Fearful of problems that might arise by miners in an area so recently purchased from the Ojibwa, in 1844 the federal government sent in the United States Army to build Fort Wilkins. Under the direction of Captain Robert Clary, Infantry Companies A and B were to serve as a buffer between copper hunters and the Ojibwa, to ensure civil order, and to enforce the federal authority in land claims.
Fort Wilkins was a typical military post of the mid-nineteenth century. This small garrison community contained separate living quarters for officers, enlisted men, and married enlisted personnel; as well as workshops, storehouses, and other support buildings. As in all frontier military outposts, monotony and isolation weighed heavily on the garrison.

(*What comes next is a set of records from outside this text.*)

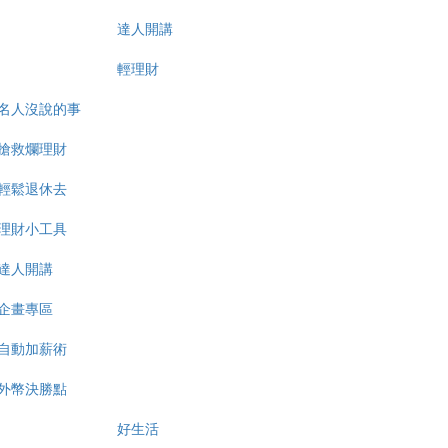
達人開講
輕理財
名人沒說的事
搶救爛理財
輕鬆退休去
理財小工具
達人開講
企畫專區
自動加薪術
外幣決勝點
好生活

In 1845, as the threat of war with Mexico increased, military units were shifted to the southern border. Thus, the garrison at Fort Wilkins was reduced by half. The remainder departed in the following year leaving behind a single military caretaker.
Fort Wilkins remained abandoned until after the Civil War, when a surplus of federal troops and a deficiency of adequate quarters at other posts dictated that the fort be reoccupied. In September 1867, Company E, 43rd Infantry, numbering approximately 66 men, regarrisoned Fort Wilkins.

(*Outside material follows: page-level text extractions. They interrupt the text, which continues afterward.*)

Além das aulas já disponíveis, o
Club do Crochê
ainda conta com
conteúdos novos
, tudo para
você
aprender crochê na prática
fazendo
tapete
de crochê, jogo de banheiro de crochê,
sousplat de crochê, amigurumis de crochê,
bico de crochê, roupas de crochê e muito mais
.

Garrison life during this second military occupation consisted chiefly of fatigue duty and drill. The physical remoteness of the post contributed to problems of morale, and desertion rates were particularly high during this occupation.
In May 1869, the garrison was relieved by Co. K, 1st Infantry, numbering 57 enlisted men under the command of Captain Fergus Walker. Within a year consolidation of the war-time army reduced the garrison to just 28 men. On August 30, 1870, Co. K was transferred to Fort Wayne at Detroit, and Fort Wilkins was officially discontinued as a military post.
When the army left Copper Harbor, the abandoned fort became a popular spot for local picnickers and campers. After 1900, automobile excursions to Fort Wilkins steadily increased. In 1921 the property was designated a historic landmark and in 1923 it became a Michigan state park. Restoration efforts took place during the 1930s and 1940s.
Today, Fort Wilkins is an excellent example of a mid-19th century military post. Nineteen buildings survive, twelve of them original log and frame structures dating to the 1840s. Museum exhibits, audio-visual programs and costumed interpretation allow visitors to explore the daily routine of military service and discover the lifeways of another era.
The thunder and echo of cannons can be heard during the annual Civil War artillery encampment. The special event, hosted by Battery D, 1st Michigan Light Artillery, takes place on the parade ground.
Every summer, a living history program allows families to experience what life was like at the fort for soldiers and their families.
Life in a northern frontier fort in 1844 is the focus at Fort Wilkins. The site includes enlisted men's barracks, showing the spartan life of a solider.
The Sutler's Store is a period exhibit of a civilian shopkeeper who sold necessities to the soldiers.
Married enlisted men lived in cabins outside the fort, and exhibits give visitors a chance to compare accommodations.
Currently closed for public tours, the Copper Harbor lighthouse is across the harbor from Fort Wilkins.